The allium family (including garlic, onions, leeks, shallots, and chives) is well known to even the most basic chef. After all, what pantry is complete without onions and garlic? But these tasty plants are also nutrition powerhouses, packed with antioxidants that have shown potential in the fight against cancer, heart disease, and diabetes.
This week’s recipe uses onions in a delicious beef brisket, and was sent to CCSA as part of a series of emails from our resident chef, Dr. Linda Doody. She has been sharing her extensive collection of favorite recipes with friends, family, and the CCSA team as a means of maintaining connections during the COVID-19 pandemic.
“The only thing I like better than talking about food is eating.”
– John Waters
Pam’s Mom’s Brisket
Pam’s Mom’s Brisket
“On Food” column in the Examiner Magazine, Patricia Unterman (2000)

Ingredients
- 1 package Lipton’s dried onion soup mix (original)
- 3 medium onions, cut into thin slices (halve each onion longitudinally from pole to pole [tip to root ends] and then slice inward thinly toward the center of the onion. The slices are nice and uniform. For a visual, see https://www.thekitchn.com/how-to-thinly-slice-an-onion-109536)
- 2 celery stalks, chopped
- 1 cup bottled chile sauce
- 1 12-ounce bottle lager beer
- 1 4–5 pound piece of beef brisket or chuck or 6 pounds short ribs, trimmed of most external fat
- Salt and freshly ground black pepper to taste
- Beef stock or water if necessary
Instructions
- Preheat oven to 350°F and set a rack on the lower middle level.
- Mix the soup mix, onions, celery, chile sauce, beer, and water in a large Dutch oven or covered casserole. Add the meat, turning it in the sauce. Spoon some sauce over the top.
- Cover and bake for 2½ to 4 hours, turning the meat over once midway through the cooking time and basting with the sauce. After 3 hours, check for doneness with a fork; the meat should be fork tender. If the sauce seems too thick, thin with beef stock or water. Season with salt and pepper to taste.
- To remove excess fat, you can refrigerate the meat and sauce overnight and spoon out the congealed fat; slice and reheat the meat in the sauce. Or you can degrease the sauce with a spoon and serve right away.
- Notes from Dr. Doody: This is definitely nostalgic comfort food. My copy of the recipe was cut out of the newspaper, and is brown and spotted.

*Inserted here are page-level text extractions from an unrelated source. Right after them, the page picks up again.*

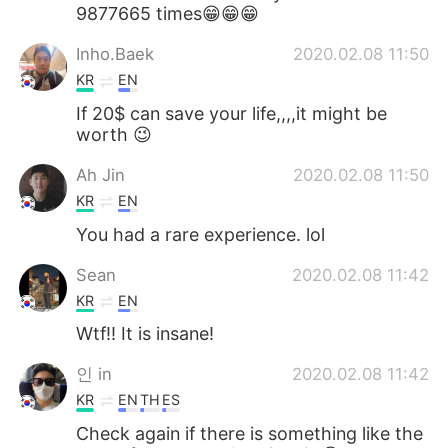
9877665 times😁😁😁
Inho.Baek
2020.02.08 11:50
KR
EN
If 20$ can save your life,,,,it might be
worth 😉
Ah Jin
2020.02.08 11:50
KR
EN
You had a rare experience. lol
Sean
2020.02.08 11:42
KR
EN
Wtf!! It is insane!
인 in
2020.02.08 11:42
KR
EN
TH
ES
Check again if there is something like the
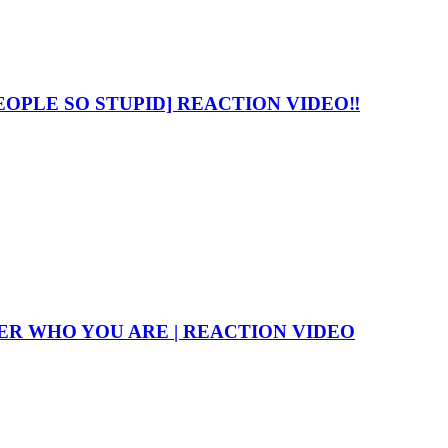
OPLE SO STUPID] REACTION VIDEO‼️
R WHO YOU ARE | REACTION VIDEO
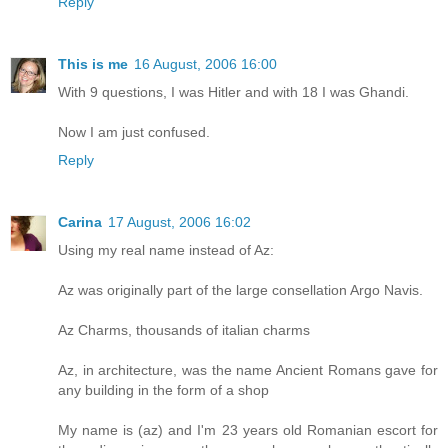
Reply
This is me
16 August, 2006 16:00
With 9 questions, I was Hitler and with 18 I was Ghandi.
Now I am just confused.
Reply
Carina
17 August, 2006 16:02
Using my real name instead of Az:
Az was originally part of the large consellation Argo Navis.
Az Charms, thousands of italian charms
Az, in architecture, was the name Ancient Romans gave for
any building in the form of a shop
My name is (az) and I'm 23 years old Romanian escort for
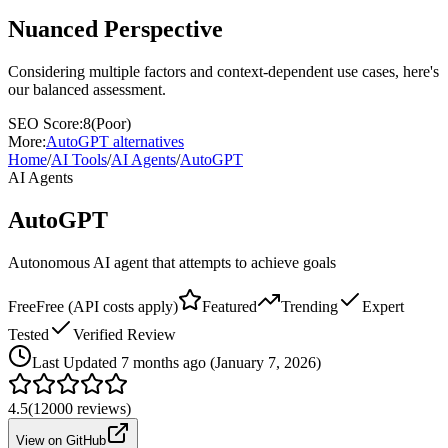
Nuanced Perspective
Considering multiple factors and context-dependent use cases, here's
our balanced assessment.
SEO Score:
8
(
Poor
)
More:
AutoGPT
alternatives
Home
/
AI Tools
/
AI Agents
/
AutoGPT
AI Agents
AutoGPT
Autonomous AI agent that attempts to achieve goals
Free
Free (API costs apply)
Featured
Trending
Expert
Tested
Verified Review
Last
Updated 7 months ago (January 7, 2026)
4.5
(
12000
reviews)
View on GitHub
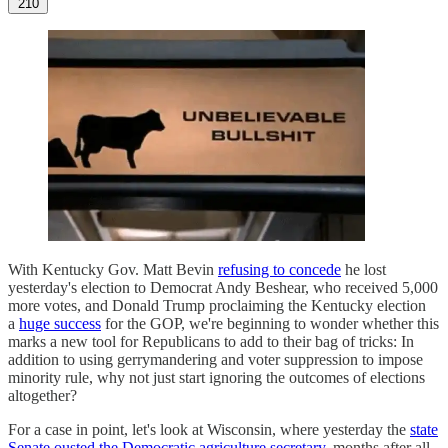
210
With Kentucky Gov. Matt Bevin
refusing to concede
he lost
yesterday's election to Democrat Andy Beshear, who received 5,000
more votes, and Donald Trump proclaiming the Kentucky election
a
huge success
for the GOP, we're beginning to wonder whether this
marks a new tool for Republicans to add to their bag of tricks: In
addition to using gerrymandering and voter suppression to impose
minority rule, why not just start ignoring the outcomes of elections
altogether?
For a case in point, let's look at Wisconsin, where yesterday the
state
Senate ousted the Democratic agriculture secretary,
months after all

I recently found the “On Food” column referenced above online; it may or may not be from the same newspaper article from which I clipped the recipe. In the online column, Ms. Unterman describes the cookbook from which the recipe was taken, as follows:
- “A new cookbook, The Best American Recipes of 1999 (Houghton Mifflin, $26), describes the American diet in this last year of the millennium. Fran McCullough and Suzanne Hamlin, two super-hip New York food insiders plucked a mere 500 recipes from thousands printed this year in books, magazines, newspapers and the Internet, tested them and narrowed the selection to just over 100. This eclectic, clever collection reminds me of the first Silver Palate Cookbook by Julee Rosso and Sheila Lukins that was such a phenomenal hit when it came out 20 years ago. As my cooking pal John Chalik says, it was full of interesting but not complex recipes that work. McCullough and Hamlin have achieved the same thing by combing through thousands of recipes, following their hunches based on years of food writing and editing and testing like mad. While their methodology gives us a glimpse of this year's trends—they go so far as to name the year's top 10—this collection of recipes reveals that the 1999 American home kitchen faces comfortingly backward rather than edgily forward. But I think that's the nature of home cooking. The Best Recipes of 1999 gently brings home cooks up to date.”